Algunos califican este ejercicio como un abuso de poder, un ataque desde la posición de jefe de Estado que le dio el voto de los ciudadanos producto de los bombardeos propagandísticos aderezados con mentiras y cifras alegres que vinculaban el ejercicio de gobierno con el bienestar de la población, especialmente los segmentos marginados.
Cada mañanera fue un espectáculo de habilidad e ingenio, para producir artificialmente efectos de apariencia maravillosa. Mensajes con un atisbo de megalomanía imposible de ocultar. Siempre presente el endoso de la responsabilidad de todos los males del país, presentes y futuros, a los gobernantes anteriores y a la corrupción, sembrando incansablemente la falsa idea de que se estaba combatiendo e incluso ya se había erradicado.

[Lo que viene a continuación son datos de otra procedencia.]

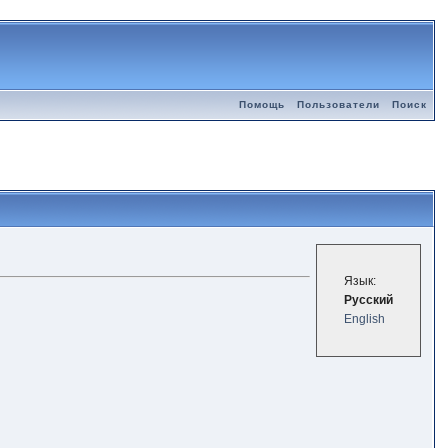
Помощь
Пользователи
Поиск
Язык:
Русский
English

Según un informe de Spin-Taller De Comunicación Política, publicado por El Universal, en cuatro años de gobierno, el presidente Andrés Manuel López Obrador había pronunciado 101 mil 155 mentiras, un promedio de 103 por conferencia de prensa, el 230 por ciento más de las que Donald Trump dijo durante su gobierno.
Luis Estrada, autor del libro El imperio de los otros datos, las cuantiosas afirmaciones falsas en que ha incurrido el tabasqueño se deben a error, desconocimiento o dolo.
En forma abusiva, desde el micrófono de Palacio Nacional ha acusado y agredido sistemáticamente, “con todo respeto”, a sus adversarios. No dejó títere con cabeza. Invariablemente aderezó sus mensajes con ironía, provocando risitas perversas de cercanos colaboradores, conocedores del viejo truco del encantador de serpientes. Su lenguaje corporal mostraba el auténtico mensaje del engañabobos. Es bien conocido que el 93% de lo que transmitimos tiene gran influencia en las relaciones sociales, por el inmejorable efecto de las emociones, por ello eligió el histrión un medio de contacto directo con los potenciales receptores de sus mensajes. Los gestos y pataletas fueron distractores para esquivar la verdad.
A lo largo del sexenio se libró una batalla por la agenda de la conversación pública. Por un lado, el presidente, junto con sus medios de comunicación y locutores afines, haciendo eco a temas que no tenían que ver con la realidad y con el presente, privilegiando la difusión de los escándalos de violencia y corrupción de gobiernos pasados, complementando el discurso de la victimización del presidente, quien siempre se quejó de ser el mandatario más atacado, el más criticado. No pocas veces tratando de colocar en la agenda la supuesta gestión de golpes de Estado en su contra.
Por el otro el periodismo, sin dejar la revisión de los pendientes del pasado, con la misión intrínseca de revelar la realidad de la gestión de AMLO, como parte del acontecer en el país.
AMLO demostró siempre ser una amenaza a la imperfecta libertad de expresión en México, e incurrió en una de las prácticas favoritas del autoritarismo: combatir denodadamente cada mañana, en largas sesiones de propaganda oficial descarada, a esa libertad de expresión. Un ejercicio que no aclaró la información ni desmintió con datos lo publicado. Solo insultó y descalificó. Fue diseñado para golpear a los periodistas, calumniarlos, insultarlos, acusarlos, disminuirlos por haber cometido el pecado de contradecir al presidente más poderoso en décadas, exponer sus contradicciones, sus errores, sus excesos.
Ayer concluyó por este sexenio este perverso show, cuyo “éxito” debe a las características personales del histrión. Concluye con la amenaza de que continuará con la defensora a ultranza de su padre putativo.